Poultry farming has become an expensive venture in the past couple of years with farmers unable to sell their products and the high cost pf production mostly incurred by the ever rising cost of feeds.
The venture continues to be dealt with its biggest challenge yet as eggs from neighbouring Uganda continue to flood the Kenyan market with many vendors buying this eggs on wholesale and later selling them to consumers at low cost.
Vendors say this eggs from Uganda are cheap hence why they opt for them and they have a higher profit return, a tray of eggs goes for as low Ksh.250 and a single eggs going for as little as Ksh.7 or Ksh.10.
This is highly being attributed to the very low cost of production in Uganda mostly by the low cost of feeds this definitely good news to Kenyan vendors and consumers.

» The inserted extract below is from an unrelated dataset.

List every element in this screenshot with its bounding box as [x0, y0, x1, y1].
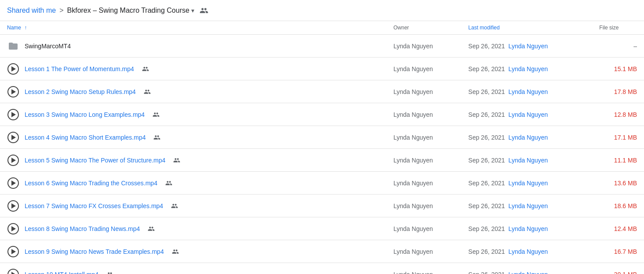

However the farmer continues to pay the price as they are left with lots of produce (eggs) with no market to sell to with some resulting to dispense away the eggs because the longer an egg is stored, the more its quality declines, making it less springy and more runny.
Some have opted to keep their eggs hoping for better days to come while some sell them online on social networks i.e. WhatsApp, Facebook and Twitter nearly at the price of Ugandan eggs just so they don’t have total loses making as low as Ksh.20 per tray
What now remains to be seen is what the government is/will do about the situation at the expense of farmers.